[Saved data entries]
....................

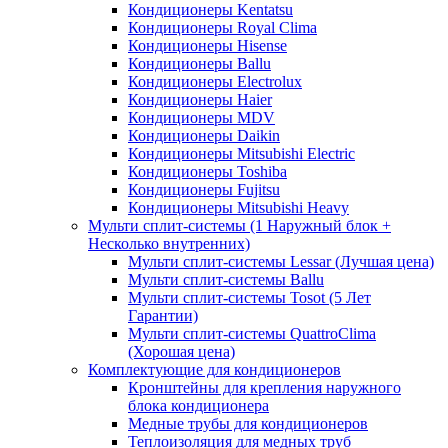
Кондиционеры Kentatsu
Кондиционеры Royal Clima
Кондиционеры Hisense
Кондиционеры Ballu
Кондиционеры Electrolux
Кондиционеры Haier
Кондиционеры MDV
Кондиционеры Daikin
Кондиционеры Mitsubishi Electric
Кондиционеры Toshiba
Кондиционеры Fujitsu
Кондиционеры Mitsubishi Heavy
Мульти сплит-системы (1 Наружный блок +
Несколько внутренних)
Мульти сплит-системы Lessar (Лучшая цена)
Мульти сплит-системы Ballu
Мульти сплит-системы Tosot (5 Лет
Гарантии)
Мульти сплит-системы QuattroClima
(Хорошая цена)
Комплектующие для кондиционеров
Кронштейны для крепления наружного
блока кондиционера
Медные трубы для кондиционеров
Теплоизоляция для медных труб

....................

▶ _What you are asked to do_
An unchanged copy of the data, images excluded, is all that should be given.

▶ _Reply to the task_
Кондиционеры Kentatsu
Кондиционеры Royal Clima
Кондиционеры Hisense
Кондиционеры Ballu
Кондиционеры Electrolux
Кондиционеры Haier
Кондиционеры MDV
Кондиционеры Daikin
Кондиционеры Mitsubishi Electric
Кондиционеры Toshiba
Кондиционеры Fujitsu
Кондиционеры Mitsubishi Heavy
Мульти сплит-системы (1 Наружный блок +
Несколько внутренних)
Мульти сплит-системы Lessar (Лучшая цена)
Мульти сплит-системы Ballu
Мульти сплит-системы Tosot (5 Лет
Гарантии)
Мульти сплит-системы QuattroClima
(Хорошая цена)
Комплектующие для кондиционеров
Кронштейны для крепления наружного
блока кондиционера
Медные трубы для кондиционеров
Теплоизоляция для медных труб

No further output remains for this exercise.